Steuerliche Risiken spielen bei M&A-Transaktionen eine zentrale Rolle, da unbekannte oder ungeklärte Steuerverbindlichkeiten zu erheblichen finanziellen Belastungen nach dem Erwerb führen können. Im deutschen Recht obliegt es daher dem Verkäufer, im Rahmen des Unternehmenskaufvertrags weitreichende steuerrechtliche Garantien abzugeben und etwaige bekannte Steuerrisiken durch spezielle Freistellungsklauseln abzusichern. Häufig werden Steuerfreistellungen (Tax Indemnities) vereinbart, die sich auf bestimmte Steuerarten und den Zeitraum vor Closing beschränken. In der rechtlichen Due Diligence ist genau zu prüfen, ob Steuererklärungen ordnungsgemäß abgegeben wurden, Betriebsprüfungen oder Steuerstreitigkeiten anhängig sind und ob Steuerverbindlichkeiten latent bestehen. Abschließend werden oft schwierige Fragen zur Haftungsdauer und zur Abwicklung von Steuerbescheiden in die Verhandlungen über den Unternehmenskaufvertrag einbezogen.
Welche Bedeutung hat das Signing und Closing im rechtlichen Ablauf einer M&A-Transaktion?

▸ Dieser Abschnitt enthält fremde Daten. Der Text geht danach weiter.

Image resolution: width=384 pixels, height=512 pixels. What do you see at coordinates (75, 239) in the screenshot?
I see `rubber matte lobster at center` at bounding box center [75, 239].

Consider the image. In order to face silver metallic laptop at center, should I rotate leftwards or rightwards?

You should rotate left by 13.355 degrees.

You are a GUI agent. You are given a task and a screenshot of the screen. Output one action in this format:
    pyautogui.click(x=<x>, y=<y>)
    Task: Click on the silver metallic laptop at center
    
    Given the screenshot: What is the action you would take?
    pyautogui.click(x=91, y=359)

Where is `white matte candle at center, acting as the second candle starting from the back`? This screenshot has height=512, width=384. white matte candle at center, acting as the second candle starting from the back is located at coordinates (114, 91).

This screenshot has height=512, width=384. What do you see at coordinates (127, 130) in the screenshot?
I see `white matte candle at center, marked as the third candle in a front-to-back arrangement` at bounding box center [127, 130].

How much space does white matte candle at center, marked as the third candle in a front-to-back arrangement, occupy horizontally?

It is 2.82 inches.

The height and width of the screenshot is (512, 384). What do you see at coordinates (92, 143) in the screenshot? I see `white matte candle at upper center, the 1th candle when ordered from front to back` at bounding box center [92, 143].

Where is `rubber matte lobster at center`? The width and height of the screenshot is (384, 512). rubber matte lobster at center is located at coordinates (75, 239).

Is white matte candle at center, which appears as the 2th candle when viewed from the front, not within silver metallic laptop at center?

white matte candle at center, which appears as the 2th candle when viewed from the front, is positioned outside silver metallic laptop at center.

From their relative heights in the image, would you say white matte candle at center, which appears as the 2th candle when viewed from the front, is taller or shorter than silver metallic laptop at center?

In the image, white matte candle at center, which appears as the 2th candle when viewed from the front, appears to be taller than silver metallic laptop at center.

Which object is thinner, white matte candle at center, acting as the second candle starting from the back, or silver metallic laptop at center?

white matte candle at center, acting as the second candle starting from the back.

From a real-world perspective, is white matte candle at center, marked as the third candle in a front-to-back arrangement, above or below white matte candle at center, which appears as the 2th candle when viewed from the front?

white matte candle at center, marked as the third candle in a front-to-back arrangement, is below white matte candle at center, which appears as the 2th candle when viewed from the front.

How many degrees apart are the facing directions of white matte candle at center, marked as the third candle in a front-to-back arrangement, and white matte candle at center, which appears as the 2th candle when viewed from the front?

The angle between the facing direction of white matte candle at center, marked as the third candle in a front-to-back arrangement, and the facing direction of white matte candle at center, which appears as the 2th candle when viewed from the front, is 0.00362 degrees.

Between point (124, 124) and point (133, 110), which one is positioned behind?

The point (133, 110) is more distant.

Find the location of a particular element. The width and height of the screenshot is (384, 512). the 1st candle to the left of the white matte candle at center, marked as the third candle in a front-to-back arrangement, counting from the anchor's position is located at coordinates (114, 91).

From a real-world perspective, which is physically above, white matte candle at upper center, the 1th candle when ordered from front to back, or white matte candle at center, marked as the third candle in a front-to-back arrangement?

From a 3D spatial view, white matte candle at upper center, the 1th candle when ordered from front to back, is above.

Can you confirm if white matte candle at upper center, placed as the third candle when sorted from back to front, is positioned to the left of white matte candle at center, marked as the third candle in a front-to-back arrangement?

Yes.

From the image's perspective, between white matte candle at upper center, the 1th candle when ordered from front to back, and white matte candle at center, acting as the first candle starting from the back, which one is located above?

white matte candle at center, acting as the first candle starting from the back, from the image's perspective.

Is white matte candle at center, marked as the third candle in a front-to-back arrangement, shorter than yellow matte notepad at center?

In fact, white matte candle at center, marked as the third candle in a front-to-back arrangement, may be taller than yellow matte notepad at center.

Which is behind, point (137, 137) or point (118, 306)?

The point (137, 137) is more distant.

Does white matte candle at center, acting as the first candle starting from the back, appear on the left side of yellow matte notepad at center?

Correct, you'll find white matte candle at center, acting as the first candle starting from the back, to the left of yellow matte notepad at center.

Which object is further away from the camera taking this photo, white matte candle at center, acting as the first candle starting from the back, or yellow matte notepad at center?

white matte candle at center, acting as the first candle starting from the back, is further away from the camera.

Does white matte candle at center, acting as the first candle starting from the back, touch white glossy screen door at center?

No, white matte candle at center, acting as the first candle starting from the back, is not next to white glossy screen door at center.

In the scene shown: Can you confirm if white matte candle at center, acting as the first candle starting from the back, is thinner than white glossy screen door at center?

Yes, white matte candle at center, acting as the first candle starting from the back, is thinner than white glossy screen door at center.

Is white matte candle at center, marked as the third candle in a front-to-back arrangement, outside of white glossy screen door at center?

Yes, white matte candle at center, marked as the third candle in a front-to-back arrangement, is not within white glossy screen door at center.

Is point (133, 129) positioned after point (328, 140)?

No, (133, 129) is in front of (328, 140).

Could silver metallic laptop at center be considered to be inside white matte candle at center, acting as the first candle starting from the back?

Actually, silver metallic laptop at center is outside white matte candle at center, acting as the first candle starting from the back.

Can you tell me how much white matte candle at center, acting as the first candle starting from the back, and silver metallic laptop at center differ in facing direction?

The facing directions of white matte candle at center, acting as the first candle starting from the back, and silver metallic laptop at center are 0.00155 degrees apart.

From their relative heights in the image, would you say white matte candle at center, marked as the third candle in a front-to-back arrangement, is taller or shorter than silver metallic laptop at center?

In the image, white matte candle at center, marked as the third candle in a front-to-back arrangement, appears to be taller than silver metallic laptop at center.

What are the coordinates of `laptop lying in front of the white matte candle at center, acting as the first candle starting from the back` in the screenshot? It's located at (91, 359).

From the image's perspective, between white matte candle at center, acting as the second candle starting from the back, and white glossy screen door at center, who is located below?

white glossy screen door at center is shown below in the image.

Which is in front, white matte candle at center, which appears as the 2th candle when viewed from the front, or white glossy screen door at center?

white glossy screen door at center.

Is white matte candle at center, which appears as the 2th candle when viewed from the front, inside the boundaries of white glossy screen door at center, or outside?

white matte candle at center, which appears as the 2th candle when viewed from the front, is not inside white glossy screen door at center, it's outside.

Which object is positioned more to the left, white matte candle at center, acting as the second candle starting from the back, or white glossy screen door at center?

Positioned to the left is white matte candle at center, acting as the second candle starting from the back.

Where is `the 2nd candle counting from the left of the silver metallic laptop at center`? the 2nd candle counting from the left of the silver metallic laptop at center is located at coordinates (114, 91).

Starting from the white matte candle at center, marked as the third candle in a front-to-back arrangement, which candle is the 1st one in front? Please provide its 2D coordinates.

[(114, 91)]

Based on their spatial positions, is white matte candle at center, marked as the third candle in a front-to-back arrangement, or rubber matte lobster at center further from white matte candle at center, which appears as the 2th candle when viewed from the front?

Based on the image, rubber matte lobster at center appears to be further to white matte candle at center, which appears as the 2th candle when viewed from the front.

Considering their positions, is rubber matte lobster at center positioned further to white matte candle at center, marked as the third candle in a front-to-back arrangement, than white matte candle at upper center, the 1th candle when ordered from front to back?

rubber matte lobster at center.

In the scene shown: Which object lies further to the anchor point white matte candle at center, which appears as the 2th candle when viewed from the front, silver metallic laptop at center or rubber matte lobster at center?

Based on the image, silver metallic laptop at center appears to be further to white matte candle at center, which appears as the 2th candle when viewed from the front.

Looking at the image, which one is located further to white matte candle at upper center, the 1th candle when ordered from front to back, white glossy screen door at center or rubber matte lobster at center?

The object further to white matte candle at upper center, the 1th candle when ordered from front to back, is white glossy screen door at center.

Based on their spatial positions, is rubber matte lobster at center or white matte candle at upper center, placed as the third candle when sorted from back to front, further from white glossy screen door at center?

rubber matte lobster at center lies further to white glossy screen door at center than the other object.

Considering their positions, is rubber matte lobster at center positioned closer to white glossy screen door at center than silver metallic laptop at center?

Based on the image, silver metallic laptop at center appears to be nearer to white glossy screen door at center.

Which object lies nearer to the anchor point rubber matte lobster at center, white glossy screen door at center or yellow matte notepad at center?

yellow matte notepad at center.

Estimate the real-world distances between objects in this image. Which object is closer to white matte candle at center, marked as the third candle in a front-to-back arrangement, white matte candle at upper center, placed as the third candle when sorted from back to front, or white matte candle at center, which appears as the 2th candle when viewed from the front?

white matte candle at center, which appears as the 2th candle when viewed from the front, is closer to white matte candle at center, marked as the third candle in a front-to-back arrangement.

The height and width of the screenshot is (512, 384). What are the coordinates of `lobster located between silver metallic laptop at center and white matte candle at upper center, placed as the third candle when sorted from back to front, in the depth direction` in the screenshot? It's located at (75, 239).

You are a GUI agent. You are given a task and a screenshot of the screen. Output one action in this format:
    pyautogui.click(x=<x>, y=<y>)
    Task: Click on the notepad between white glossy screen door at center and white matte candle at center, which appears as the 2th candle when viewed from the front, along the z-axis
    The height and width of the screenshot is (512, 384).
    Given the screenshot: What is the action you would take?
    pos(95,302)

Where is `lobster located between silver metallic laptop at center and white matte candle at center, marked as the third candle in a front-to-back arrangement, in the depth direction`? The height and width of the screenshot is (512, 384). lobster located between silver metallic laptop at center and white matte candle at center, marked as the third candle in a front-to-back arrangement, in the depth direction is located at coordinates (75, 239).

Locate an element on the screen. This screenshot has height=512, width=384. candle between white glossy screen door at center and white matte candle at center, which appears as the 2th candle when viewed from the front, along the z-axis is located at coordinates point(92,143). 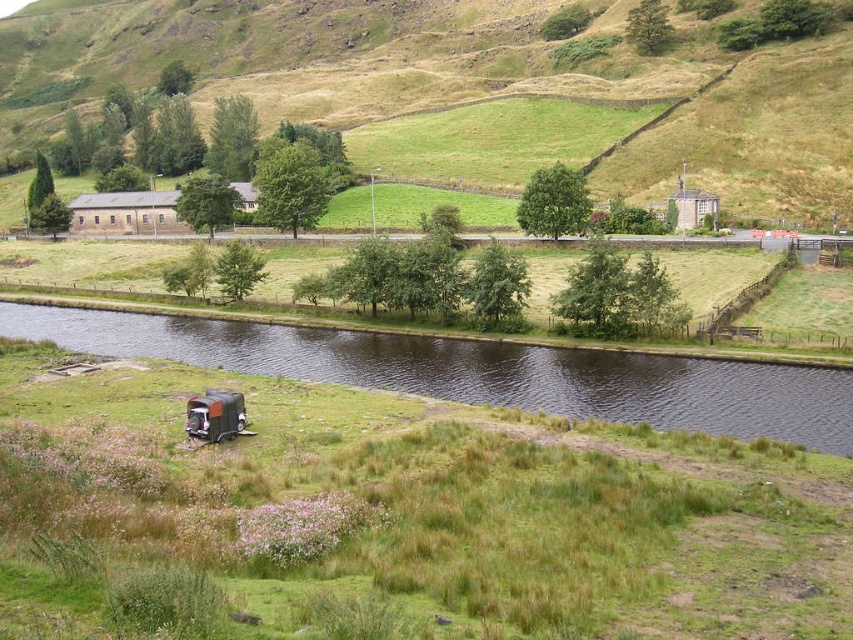 Question: Is green grassy hillside at upper center in front of dark brown water at center?

Choices:
 (A) no
 (B) yes

Answer: (A)

Question: Is green grassy field at lower center smaller than green grassy hillside at upper center?

Choices:
 (A) yes
 (B) no

Answer: (A)

Question: Which point is closer to the camera taking this photo?

Choices:
 (A) (619, 385)
 (B) (688, 92)
 (C) (564, 625)

Answer: (C)

Question: Which point is closer to the camera taking this photo?

Choices:
 (A) (637, 531)
 (B) (621, 406)

Answer: (A)

Question: Which object is closer to the camera taking this photo?

Choices:
 (A) green grassy hillside at upper center
 (B) dark brown water at center

Answer: (B)

Question: Where is green grassy field at lower center located in relation to dark brown water at center in the image?

Choices:
 (A) right
 (B) left

Answer: (A) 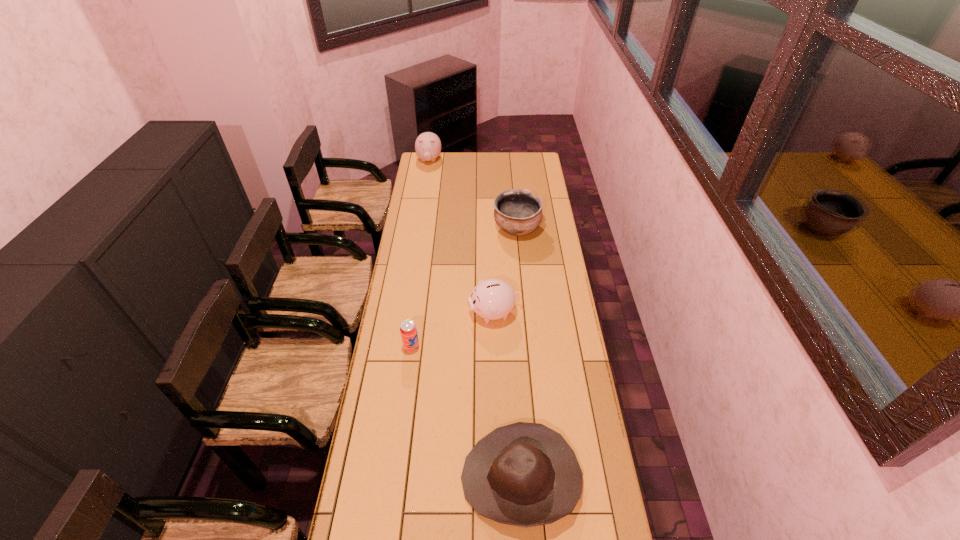 Identify the location of vacant space at the right edge of the desktop. (549, 225).

Where is `vacant area between the nearer piggy bank and the nearest object`? Image resolution: width=960 pixels, height=540 pixels. vacant area between the nearer piggy bank and the nearest object is located at coordinates (508, 396).

The image size is (960, 540). Identify the location of vacant point located between the farther piggy bank and the second farthest object. (473, 195).

The width and height of the screenshot is (960, 540). In order to click on blank region between the second nearest object and the pottery in this screenshot , I will do `click(464, 288)`.

Image resolution: width=960 pixels, height=540 pixels. I want to click on empty location between the nearest object and the right piggy bank, so click(508, 396).

Find the location of a particular element. Image resolution: width=960 pixels, height=540 pixels. free spot between the soda can and the pottery is located at coordinates (464, 288).

Where is `free spot between the left piggy bank and the second farthest object`? This screenshot has height=540, width=960. free spot between the left piggy bank and the second farthest object is located at coordinates (473, 195).

Image resolution: width=960 pixels, height=540 pixels. What are the coordinates of `unoccupied position between the farther piggy bank and the fourth farthest object` in the screenshot? It's located at (420, 254).

Where is `free space between the soda can and the third farthest object`? free space between the soda can and the third farthest object is located at coordinates (453, 330).

You are a GUI agent. You are given a task and a screenshot of the screen. Output one action in this format:
    pyautogui.click(x=<x>, y=<y>)
    Task: Click on the blank region between the nearer piggy bank and the fourth nearest object
    
    Given the screenshot: What is the action you would take?
    pyautogui.click(x=505, y=271) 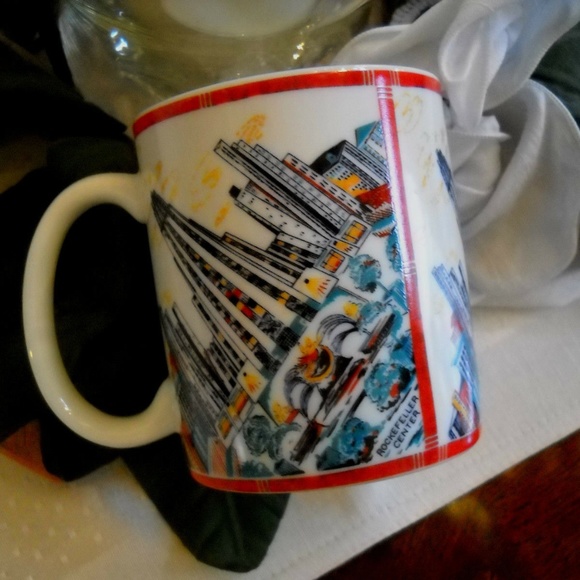 Locate an element on the screen. The image size is (580, 580). space inside cup handle perimeter is located at coordinates (112, 306). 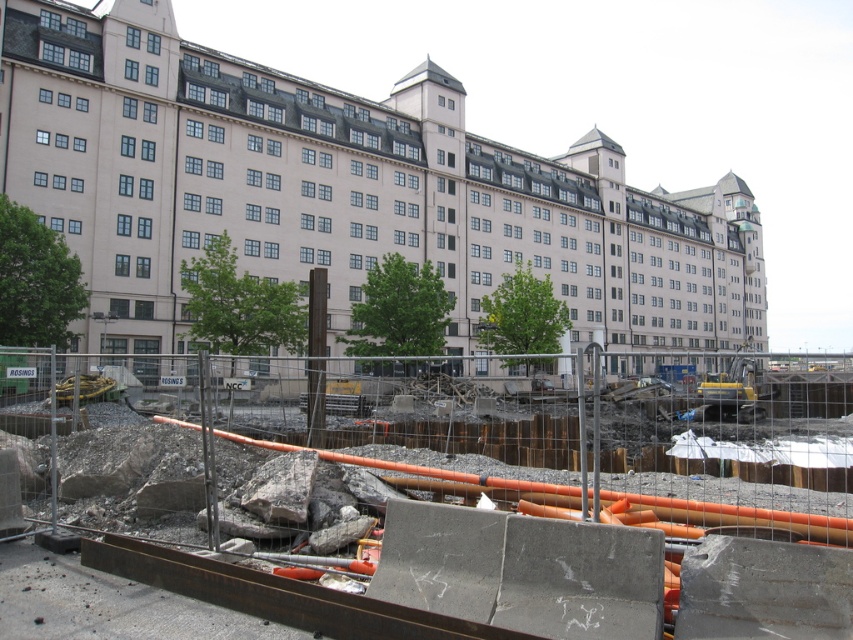 Question: Is the position of rusty metal pipes at center less distant than that of light beige concrete building at center?

Choices:
 (A) no
 (B) yes

Answer: (B)

Question: Which object appears closest to the camera in this image?

Choices:
 (A) rusty metal pipes at center
 (B) light beige concrete building at center

Answer: (A)

Question: Considering the relative positions of rusty metal pipes at center and light beige concrete building at center in the image provided, where is rusty metal pipes at center located with respect to light beige concrete building at center?

Choices:
 (A) below
 (B) above

Answer: (A)

Question: Is rusty metal pipes at center smaller than light beige concrete building at center?

Choices:
 (A) no
 (B) yes

Answer: (B)

Question: Which point is farther to the camera?

Choices:
 (A) light beige concrete building at center
 (B) rusty metal pipes at center

Answer: (A)

Question: Which object is farther from the camera taking this photo?

Choices:
 (A) light beige concrete building at center
 (B) rusty metal pipes at center

Answer: (A) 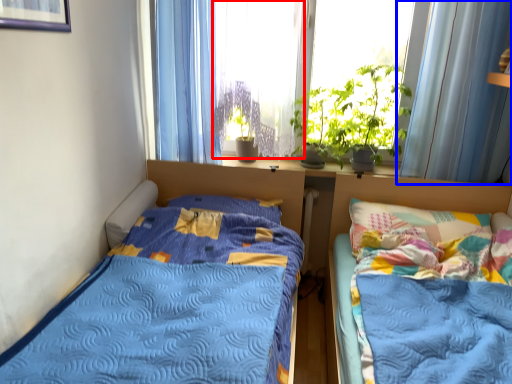 Question: Which point is further to the camera, window screen (highlighted by a red box) or curtain (highlighted by a blue box)?

Choices:
 (A) window screen
 (B) curtain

Signing und Closing sind zwei rechtlich voneinander abzugrenzende Phasen einer M&A-Transaktion. Beim Signing erfolgt die Unterzeichnung der vertraglichen Vereinbarungen, wodurch die Parteien sich rechtlich zum Vollzug des Geschäfts verpflichten. Das Closing bezeichnet hingegen den tatsächlichen rechtlichen Übergang des Eigentums an den Gesellschaftsanteilen oder Vermögensgegenständen sowie die Zahlung des Kaufpreises. Zwischen Signing und Closing werden üblicherweise bestimmte Bedingungen (Conditions Precedent) vereinbart, darunter kartellrechtliche Freigaben, außenwirtschaftsrechtliche Genehmigungen oder das Erreichen finanzieller oder operativer Meilensteine. Erst bei Eintritt sämtlicher vertraglich vereinbarter Bedingungen tritt der rechtliche Vollzug der Transaktion ein. Die rechtssichere Gestaltung beider Phasen ist für die Risikosteuerung von zentraler Bedeutung und beeinflusst direkt die Durchsetzbarkeit und Gültigkeit der M&A-Transaktion.